Now, we will set a certain earning value, and solve for possible solutions. We will try to get the largest possible bias without needing to short something (i.e. cause a negative solution). By hand-fisting a value, it seems 0.001 is a good bet.
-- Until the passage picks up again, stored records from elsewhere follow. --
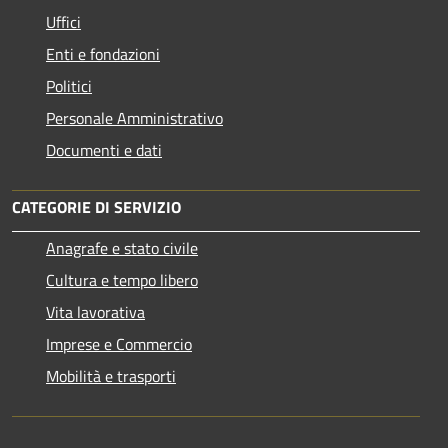
Uffici
Enti e fondazioni
Politici
Personale Amministrativo
Documenti e dati
CATEGORIE DI SERVIZIO
Anagrafe e stato civile
Cultura e tempo libero
Vita lavorativa
Imprese e Commercio
Mobilità e trasporti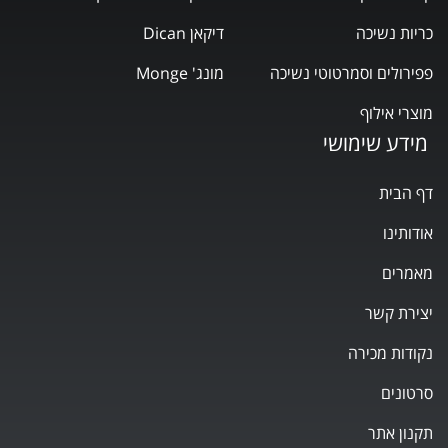
כריות נשיכה
דיקאן Dican
פפירולים וסמרטוטי נשיכה
מונג' Monge
מוצרי אילוף
מידע שימושי
דף הבית
אודותינו
מאמרים
יצירת קשר
נקודות מכירה
סרטונים
תקנון אתר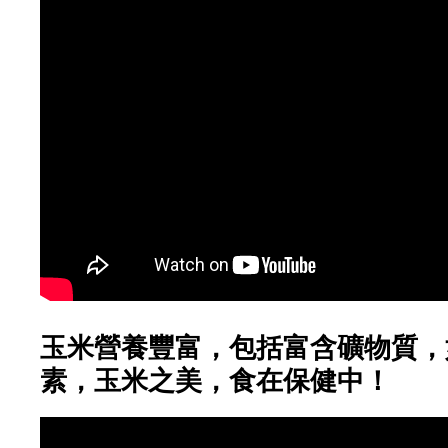
玉米營養豐富，包括富含礦物質，
素，玉米之美，食在保健中！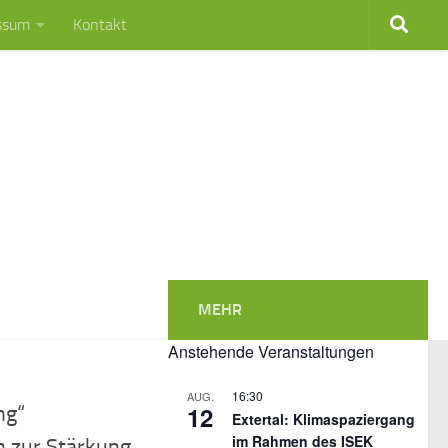
ssum
Kontakt
MEHR
Anstehende Veranstaltungen
16:30
AUG.
12
ng“
Extertal: Klimaspaziergang
im Rahmen des ISEK
 zur Stärkung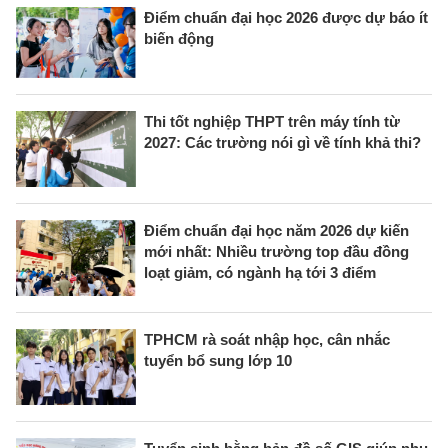
Điểm chuẩn đại học 2026 được dự báo ít
biến động
Thi tốt nghiệp THPT trên máy tính từ
2027: Các trường nói gì về tính khả thi?
Điểm chuẩn đại học năm 2026 dự kiến
mới nhất: Nhiều trường top đầu đồng
loạt giảm, có ngành hạ tới 3 điểm
TPHCM rà soát nhập học, cân nhắc
tuyển bổ sung lớp 10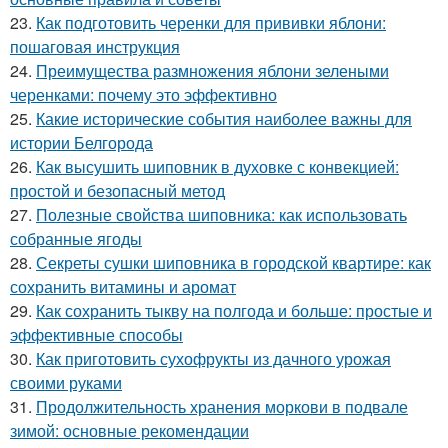
23.
Как подготовить черенки для прививки яблони:
пошаговая инструкция
24.
Преимущества размножения яблони зелеными
черенками: почему это эффективно
25.
Какие исторические события наиболее важны для
истории Белгорода
26.
Как высушить шиповник в духовке с конвекцией:
простой и безопасный метод
27.
Полезные свойства шиповника: как использовать
собранные ягоды
28.
Секреты сушки шиповника в городской квартире: как
сохранить витамины и аромат
29.
Как сохранить тыкву на полгода и больше: простые и
эффективные способы
30.
Как приготовить сухофрукты из дачного урожая
своими руками
31.
Продолжительность хранения моркови в подвале
зимой: основные рекомендации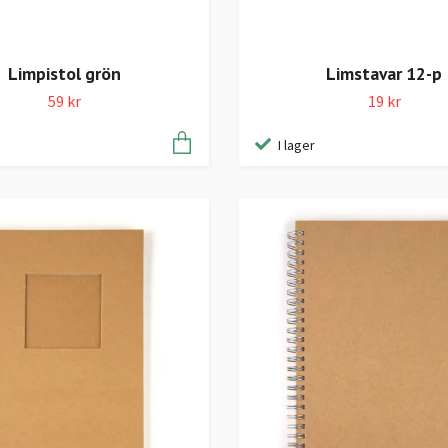
Limpistol grön
Limstavar 12-p
59 kr
19 kr
I lager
deviance_expr = linear_model[0] - 0.001
deviance_expr
0.000544056413840724*x - 6.62061061591867e-5*y + 0.000429966553373172*z - 0.00117862072546534

Optimizing the Optimized Fund: Optimize!

solution = sym.solvers.solve([deviance_expr, risk_expr], x,y,z)
solution
{x: 2.16803104555387 - 0.819584899551304*z, y: 0.0137520589394366 - 0.24067066980814*z}

We have one degree of freedom here: how much MacDonald’s we want! Let’s say we want none (which would, according to this, be an equally efficient solution.)

How Does Our Fund Do?

This would create the following plan:

# for our case
z_val = 0
# numerical solutions
s_x = solution[x].subs(z,z_val)
s_y = solution[y].subs(z,z_val)

# solution
fund_2_nobias_nomac = s_x*returns.LMT + s_y*returns.TWTR + z_val*returns.MCD
fund_2_nobias_nomac.mean()
0.001185050286566688

Recall that this is the performance of the balanced portfolio:

fund_1_returns.mean()
0.0009224705380695683

So, for market-level risk (\(\beta =1\), instead of the balanced portfolio’s \(\beta =1.1290\)), this is a pretty good deal!

Some Plots

Finally, let’s plot the prices of our various funds:

import matplotlib.pyplot as plt
import matplotlib.dates as mdates
import seaborn as sns
from datetime import datetime

sns.set()

fund_2_price = s_x*df.LMT + s_y*df.TWTR + z_val*df.MCD
fund_1_price = df.LMT + df.TWTR
fund_l_price = df.LMT
fund_t_price = df.TWTR

dates = df.Date.apply(lambda x:datetime.strptime(x, "%m/%d/%Y %H:%M:%S"))

sns.lineplot(x=dates, y=fund_2_price.apply(sym.Float).astype(float))
sns.lineplot(x=dates, y=fund_1_price.apply(sym.Float).astype(float))
sns.lineplot(x=dates, y=fund_l_price.apply(sym.Float).astype(float))
sns.lineplot(x=dates, y=fund_t_price.apply(sym.Float).astype(float))

plt.gca().xaxis.set_major_locator(mdates.YearLocator())
plt.gca().xaxis.set_major_formatter(mdates.DateFormatter('%Y'))
plt.gca().set_ylabel("Price")

plt.show()

Recall that we didn’t actually buy any MacDonald’s. So, we have—blue, being our “optimal” portfolio, yellow, our balanced portfolio, green, being Lockheed, and red, being Twitter.

Our portfolio works surprisingly well!